## Work instruction:
Using the data below, output the first line and every line after it up to and including the line containing "info@apotheke-friesenplatz17.de", exactly as written and with nothing added.

+ + + +

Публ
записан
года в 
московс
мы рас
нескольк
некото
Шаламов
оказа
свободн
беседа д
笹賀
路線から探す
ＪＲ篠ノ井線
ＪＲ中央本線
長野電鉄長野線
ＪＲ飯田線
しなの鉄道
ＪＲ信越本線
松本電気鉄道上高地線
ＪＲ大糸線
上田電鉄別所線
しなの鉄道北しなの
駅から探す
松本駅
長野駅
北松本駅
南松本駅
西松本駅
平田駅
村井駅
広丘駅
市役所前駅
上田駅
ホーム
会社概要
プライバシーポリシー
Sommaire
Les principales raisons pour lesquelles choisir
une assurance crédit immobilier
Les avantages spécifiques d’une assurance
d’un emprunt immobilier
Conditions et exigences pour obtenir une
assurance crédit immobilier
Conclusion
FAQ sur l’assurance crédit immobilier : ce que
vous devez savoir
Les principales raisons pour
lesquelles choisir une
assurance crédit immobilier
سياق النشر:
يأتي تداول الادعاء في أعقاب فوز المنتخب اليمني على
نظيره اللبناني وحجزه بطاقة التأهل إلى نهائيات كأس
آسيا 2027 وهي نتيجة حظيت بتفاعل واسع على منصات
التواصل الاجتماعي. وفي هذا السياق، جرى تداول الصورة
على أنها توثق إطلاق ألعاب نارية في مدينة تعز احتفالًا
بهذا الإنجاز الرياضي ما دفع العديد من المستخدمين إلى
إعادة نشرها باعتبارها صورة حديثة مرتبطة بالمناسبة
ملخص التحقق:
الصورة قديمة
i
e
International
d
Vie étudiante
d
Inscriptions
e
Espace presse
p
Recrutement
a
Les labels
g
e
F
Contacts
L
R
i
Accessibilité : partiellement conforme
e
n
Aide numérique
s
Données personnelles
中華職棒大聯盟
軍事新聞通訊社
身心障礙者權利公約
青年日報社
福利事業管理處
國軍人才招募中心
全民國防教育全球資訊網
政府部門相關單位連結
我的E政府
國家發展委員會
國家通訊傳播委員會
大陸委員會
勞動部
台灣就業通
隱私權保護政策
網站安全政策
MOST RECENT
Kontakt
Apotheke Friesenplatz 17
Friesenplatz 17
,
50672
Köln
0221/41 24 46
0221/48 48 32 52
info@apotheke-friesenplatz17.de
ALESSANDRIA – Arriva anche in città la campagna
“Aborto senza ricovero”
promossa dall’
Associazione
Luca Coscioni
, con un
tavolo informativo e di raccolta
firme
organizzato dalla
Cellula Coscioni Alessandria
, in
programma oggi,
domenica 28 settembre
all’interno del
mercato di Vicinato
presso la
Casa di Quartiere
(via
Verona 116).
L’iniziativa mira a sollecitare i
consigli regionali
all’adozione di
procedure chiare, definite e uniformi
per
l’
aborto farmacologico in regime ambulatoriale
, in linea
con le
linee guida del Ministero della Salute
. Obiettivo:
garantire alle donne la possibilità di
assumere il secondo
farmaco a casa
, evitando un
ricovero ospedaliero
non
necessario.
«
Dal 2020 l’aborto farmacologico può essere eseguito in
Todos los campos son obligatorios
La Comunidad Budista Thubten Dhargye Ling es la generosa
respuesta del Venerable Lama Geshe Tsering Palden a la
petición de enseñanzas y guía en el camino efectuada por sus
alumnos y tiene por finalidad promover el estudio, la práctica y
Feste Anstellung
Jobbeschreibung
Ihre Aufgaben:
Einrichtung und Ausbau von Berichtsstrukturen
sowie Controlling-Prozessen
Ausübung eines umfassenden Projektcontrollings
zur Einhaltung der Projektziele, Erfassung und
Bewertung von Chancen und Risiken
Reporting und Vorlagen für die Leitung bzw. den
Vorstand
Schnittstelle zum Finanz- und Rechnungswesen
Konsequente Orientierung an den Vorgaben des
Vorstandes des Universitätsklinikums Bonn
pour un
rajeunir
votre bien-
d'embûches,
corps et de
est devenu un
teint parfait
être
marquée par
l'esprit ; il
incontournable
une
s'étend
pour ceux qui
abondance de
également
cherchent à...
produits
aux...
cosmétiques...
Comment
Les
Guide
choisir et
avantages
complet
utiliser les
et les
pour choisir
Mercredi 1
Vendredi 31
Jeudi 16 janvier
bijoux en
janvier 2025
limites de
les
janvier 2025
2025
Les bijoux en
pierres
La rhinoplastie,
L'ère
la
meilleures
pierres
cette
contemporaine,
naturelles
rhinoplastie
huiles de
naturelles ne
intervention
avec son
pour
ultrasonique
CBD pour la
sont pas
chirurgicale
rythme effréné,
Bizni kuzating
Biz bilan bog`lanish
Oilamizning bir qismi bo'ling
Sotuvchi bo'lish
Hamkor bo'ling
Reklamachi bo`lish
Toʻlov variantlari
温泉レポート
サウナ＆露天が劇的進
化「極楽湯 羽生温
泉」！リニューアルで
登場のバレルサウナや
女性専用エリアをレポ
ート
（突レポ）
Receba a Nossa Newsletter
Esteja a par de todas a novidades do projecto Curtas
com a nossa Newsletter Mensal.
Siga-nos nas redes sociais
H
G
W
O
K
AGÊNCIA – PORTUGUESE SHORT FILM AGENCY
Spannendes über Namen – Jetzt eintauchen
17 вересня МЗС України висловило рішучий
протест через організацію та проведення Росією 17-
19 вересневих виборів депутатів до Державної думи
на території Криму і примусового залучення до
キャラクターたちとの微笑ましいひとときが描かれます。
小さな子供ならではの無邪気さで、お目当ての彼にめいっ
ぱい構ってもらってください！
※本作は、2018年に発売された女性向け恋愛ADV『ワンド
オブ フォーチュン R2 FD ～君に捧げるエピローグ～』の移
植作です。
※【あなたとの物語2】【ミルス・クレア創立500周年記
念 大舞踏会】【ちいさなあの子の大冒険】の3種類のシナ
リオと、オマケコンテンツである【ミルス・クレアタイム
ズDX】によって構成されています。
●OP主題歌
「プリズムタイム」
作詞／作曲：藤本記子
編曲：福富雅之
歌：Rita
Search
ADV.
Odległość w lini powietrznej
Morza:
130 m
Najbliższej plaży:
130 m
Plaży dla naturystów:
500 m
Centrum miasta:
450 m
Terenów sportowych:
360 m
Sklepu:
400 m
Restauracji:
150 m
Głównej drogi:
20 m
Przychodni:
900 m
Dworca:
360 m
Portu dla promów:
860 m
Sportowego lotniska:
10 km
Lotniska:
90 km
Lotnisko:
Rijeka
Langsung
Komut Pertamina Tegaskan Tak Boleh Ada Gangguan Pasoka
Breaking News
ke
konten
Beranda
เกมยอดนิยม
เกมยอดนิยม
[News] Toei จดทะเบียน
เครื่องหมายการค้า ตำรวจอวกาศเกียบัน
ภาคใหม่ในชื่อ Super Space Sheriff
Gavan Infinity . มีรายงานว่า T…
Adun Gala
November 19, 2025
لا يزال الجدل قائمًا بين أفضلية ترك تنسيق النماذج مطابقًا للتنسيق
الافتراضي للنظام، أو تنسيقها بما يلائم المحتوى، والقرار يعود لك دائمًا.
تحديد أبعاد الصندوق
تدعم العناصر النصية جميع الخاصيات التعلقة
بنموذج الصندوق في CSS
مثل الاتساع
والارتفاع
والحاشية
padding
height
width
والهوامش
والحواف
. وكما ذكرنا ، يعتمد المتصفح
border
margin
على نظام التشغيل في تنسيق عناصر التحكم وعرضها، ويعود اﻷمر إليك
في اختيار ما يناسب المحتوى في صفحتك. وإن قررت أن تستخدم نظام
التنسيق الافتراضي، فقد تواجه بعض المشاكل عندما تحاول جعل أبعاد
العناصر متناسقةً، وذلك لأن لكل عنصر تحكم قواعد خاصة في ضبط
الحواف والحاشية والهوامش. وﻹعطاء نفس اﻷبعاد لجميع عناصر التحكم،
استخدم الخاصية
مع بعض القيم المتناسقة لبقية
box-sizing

+ + + +

## Response to this exercise:
Публ
записан
года в 
московс
мы рас
нескольк
некото
Шаламов
оказа
свободн
беседа д
笹賀
路線から探す
ＪＲ篠ノ井線
ＪＲ中央本線
長野電鉄長野線
ＪＲ飯田線
しなの鉄道
ＪＲ信越本線
松本電気鉄道上高地線
ＪＲ大糸線
上田電鉄別所線
しなの鉄道北しなの
駅から探す
松本駅
長野駅
北松本駅
南松本駅
西松本駅
平田駅
村井駅
広丘駅
市役所前駅
上田駅
ホーム
会社概要
プライバシーポリシー
Sommaire
Les principales raisons pour lesquelles choisir
une assurance crédit immobilier
Les avantages spécifiques d’une assurance
d’un emprunt immobilier
Conditions et exigences pour obtenir une
assurance crédit immobilier
Conclusion
FAQ sur l’assurance crédit immobilier : ce que
vous devez savoir
Les principales raisons pour
lesquelles choisir une
assurance crédit immobilier
سياق النشر:
يأتي تداول الادعاء في أعقاب فوز المنتخب اليمني على
نظيره اللبناني وحجزه بطاقة التأهل إلى نهائيات كأس
آسيا 2027 وهي نتيجة حظيت بتفاعل واسع على منصات
التواصل الاجتماعي. وفي هذا السياق، جرى تداول الصورة
على أنها توثق إطلاق ألعاب نارية في مدينة تعز احتفالًا
بهذا الإنجاز الرياضي ما دفع العديد من المستخدمين إلى
إعادة نشرها باعتبارها صورة حديثة مرتبطة بالمناسبة
ملخص التحقق:
الصورة قديمة
i
e
International
d
Vie étudiante
d
Inscriptions
e
Espace presse
p
Recrutement
a
Les labels
g
e
F
Contacts
L
R
i
Accessibilité : partiellement conforme
e
n
Aide numérique
s
Données personnelles
中華職棒大聯盟
軍事新聞通訊社
身心障礙者權利公約
青年日報社
福利事業管理處
國軍人才招募中心
全民國防教育全球資訊網
政府部門相關單位連結
我的E政府
國家發展委員會
國家通訊傳播委員會
大陸委員會
勞動部
台灣就業通
隱私權保護政策
網站安全政策
MOST RECENT
Kontakt
Apotheke Friesenplatz 17
Friesenplatz 17
,
50672
Köln
0221/41 24 46
0221/48 48 32 52
info@apotheke-friesenplatz17.de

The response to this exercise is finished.